Economics, U.S. Economy

Default nonsense recalls sequester nonsense

Image Credit: shutterstock

Image Credit: shutterstock

The Treasury is not going to default on interest payments on US debt but, as we saw in August 2011, the Congress and the White House are still doing their best to undermine waning credibility in their ability to govern. The irresponsible “default” language coming from the president and Treasury Secretary Jack Lew is even more irresponsible than the horror stories circulated in March by the president’s unprincipled Cabinet members. The “default” babble has already got the rating agency Fitch to put the US on a downgrade watch. So much for protecting the full faith and credit moniker for US obligations.

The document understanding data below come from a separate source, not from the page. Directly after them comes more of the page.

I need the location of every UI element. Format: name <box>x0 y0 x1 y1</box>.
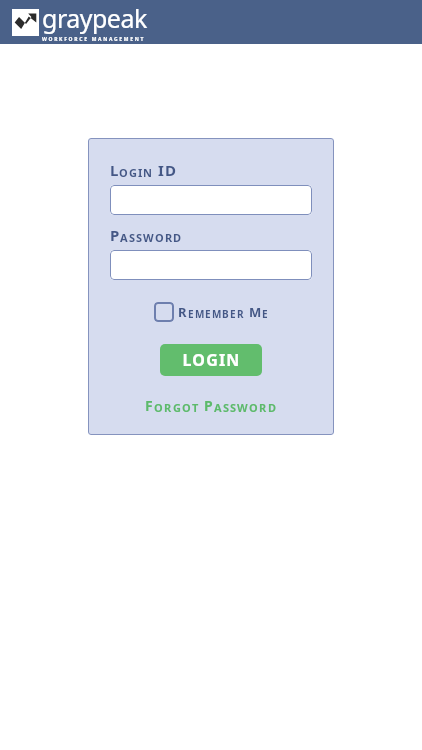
staticText: WORKFORCE MANAGEMENT <box>42 36 146 43</box>
staticText: S <box>129 230 136 245</box>
staticText: R <box>164 400 173 415</box>
staticText: A <box>214 400 223 415</box>
staticText: L <box>110 160 119 180</box>
staticText: S <box>136 230 143 245</box>
staticText: E <box>262 307 269 321</box>
button[interactable]: R <box>154 302 269 322</box>
staticText: O <box>154 400 164 415</box>
staticText: S <box>223 400 230 415</box>
staticText: W <box>143 230 155 245</box>
staticText: G <box>173 400 182 415</box>
staticText: D <box>173 230 182 245</box>
staticText: M <box>249 303 262 321</box>
staticText: G <box>129 165 138 180</box>
staticText: E <box>188 307 195 321</box>
staticText: E <box>230 307 237 321</box>
staticText: O <box>155 230 165 245</box>
button[interactable]: LOGIN <box>160 344 262 376</box>
button[interactable] <box>110 250 312 280</box>
staticText: W <box>237 400 249 415</box>
staticText: R <box>237 307 245 321</box>
staticText: P <box>110 225 120 245</box>
staticText: R <box>178 303 188 321</box>
staticText: P <box>204 396 214 415</box>
staticText: M <box>195 307 205 321</box>
staticText: T <box>192 400 200 415</box>
staticText: E <box>205 307 212 321</box>
staticText: A <box>120 230 129 245</box>
staticText: R <box>165 230 173 245</box>
staticText: LOGIN <box>182 349 241 371</box>
staticText: O <box>182 400 192 415</box>
staticText: B <box>222 307 230 321</box>
button[interactable]: F <box>145 396 277 415</box>
staticText: I <box>158 160 165 180</box>
staticText: O <box>119 165 129 180</box>
staticText: D <box>268 400 277 415</box>
staticText: D <box>165 160 177 180</box>
staticText: F <box>145 396 154 415</box>
staticText: graypeak <box>42 1 147 35</box>
staticText: M <box>212 307 222 321</box>
staticText: I <box>138 165 143 180</box>
staticText: R <box>259 400 268 415</box>
staticText: O <box>249 400 259 415</box>
staticText: N <box>143 165 153 180</box>
button[interactable] <box>110 185 312 215</box>
staticText: S <box>230 400 237 415</box>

October 17 will come and go with no default as many are conceding today. That said, if you grant that the probability of a Senate bill by tomorrow is better than even, say at about 0.6 (Ted Cruz), and the probability of a House vote by Friday is better than even, at 0.6 ( the probability that Speaker Boehner will allow a House vote that passes), then the joint probability of both outcomes required for passing a debt ceiling bill before markets close on Friday is only 0.36, almost as low as only one in three.

Those aren’t good odds against a serious market meltdown in front of the weekend, notwithstanding absence of actual default. The president could do the math and offer some crucial leadership here, but the probability of that happening is 0.0.

Get ready for a scary Sunday night, and I don’t mean Homeland. And don’t even think about growth during the fourth quarter.